Driving off cliffs

I wonder how old I’ll be when I'm comfortable standing up for myself. Last night, I woke up three times from dreams of driving off a cliff or a winding road or a dead-end road. When I looked up the meaning to see if there was something I should know, I found out two things:

Driving indicates being on a life/purpose journey and making progress. Driving off a cliff indicates being frustrated because of loss of recognition or rewards or personal power.

Dead-on.

The contract company for which I work right now professes to be the number one IT consulting firm in North America but seems to thrive on hiring unqualified and unintelligible people from India. I thought these times had passed, but apparently they haven’t yet learned that it costs more, in the long run, to hire an Indian than it does to hire an American.

People were moved around last week and three Indians were moved into the 15 X 15 lab I’ve been in. No problem under normal circumstances, but there are no windows and no air circulation, just body odors and HEAT.

I’ve learned that they like the heat set to at least 80 degrees, because they’re not used to the cold. “Allergic to the cold” is the phrase that was used. THAT they could express in understandable English.

Driving off a cliff.

It’s not politically correct, I know. I’m intelligent and have been exposed to a lot in my day, so I know my civilized reaction should be to accept cultural differences and celebrate and learn from them.

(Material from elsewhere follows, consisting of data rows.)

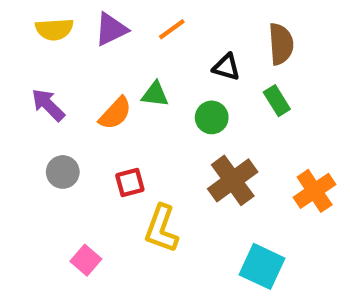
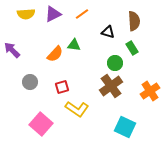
purple arrow: (48, 105) -> (12, 50), moved
green circle: (212, 117) -> (115, 63), moved
yellow L-shape: (161, 229) -> (77, 109), turned -75
pink square: (86, 260) -> (41, 124), size x1.6

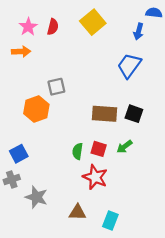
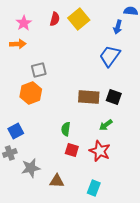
red semicircle: (53, 27) -> (55, 19), moved
gray square: (56, 87) -> (39, 70), moved
red square: (99, 149) -> (72, 150), moved
red star: (95, 177) -> (100, 151), moved
gray star: (36, 197) -> (31, 168), turned -30
brown triangle: (78, 212) -> (57, 181), moved

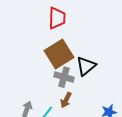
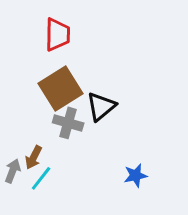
brown arrow: (66, 100) -> (34, 157), moved

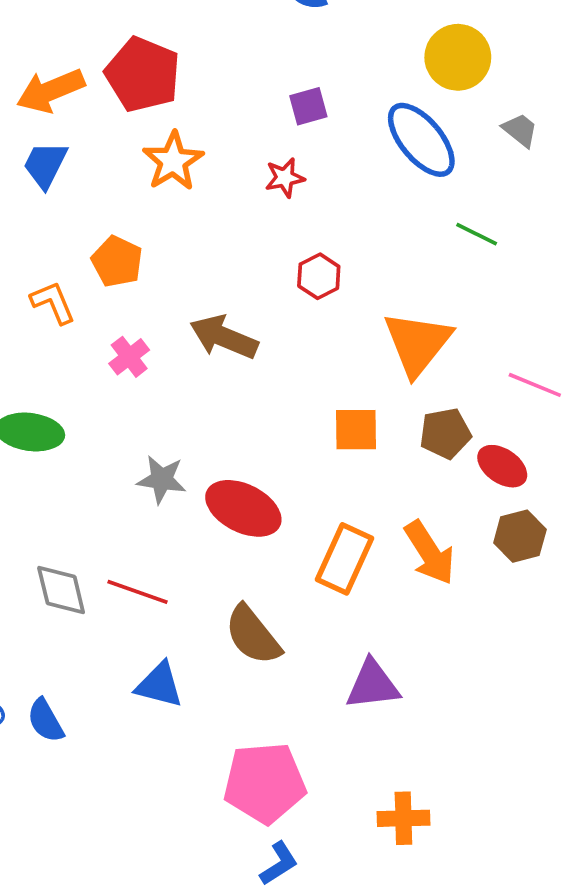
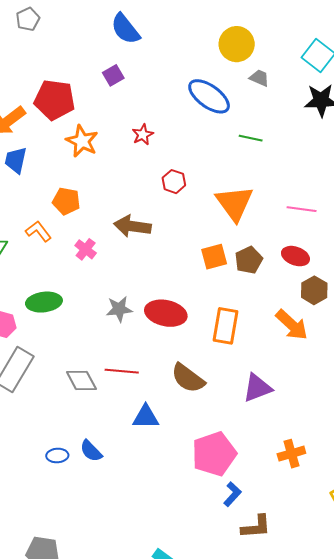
yellow circle: (458, 57) -> (237, 44), moved
purple square: (308, 106) -> (113, 75), moved
brown pentagon: (445, 433) -> (249, 260), moved
orange arrow: (430, 553) -> (292, 325), moved

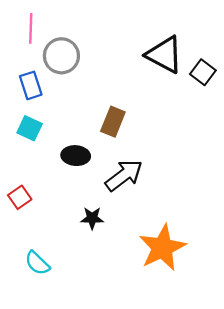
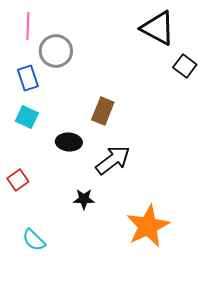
black triangle: (164, 55) -> (158, 28), moved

But working for this number one IT consulting firm has become a little like working the McDonalds drive-thru. Although, there, I’d at least get some fresh air.

So, I voiced my opinion; I asked to be moved; I asked to turn down the air (which they conveniently didn’t understand no matter how enthusiastically I pointed to the thermostat and acted out my discomfort); and then I asked to at least move next to the door where they had set up shop. (I should have just turned the air down, but it wouldn’t have solved anything. The especially stinky boy with the sweater draped across his chair constantly complained of being cold.)

In return, I got pitiful looks and hushed conversations in their native tongues about (I have no doubt) how miserable I must be to be the meanest, most horrible person in the world.

Driving off a cliff again.

No control, no power. And the queasy feeling that I’ve asked for too much, that I’ve expressed too much opinion.

I feel the doom of this project that started out so well. And I’m driving off cliffs in my sleep because of yet another impossible office space/cubicle/payroll FREAK situation, ignoring God and knowing I’m not where I belong.

Although, each FREAK does end up in my Freakish Magnetism chronicle. Not exactly power, but internal passive-agressive progress.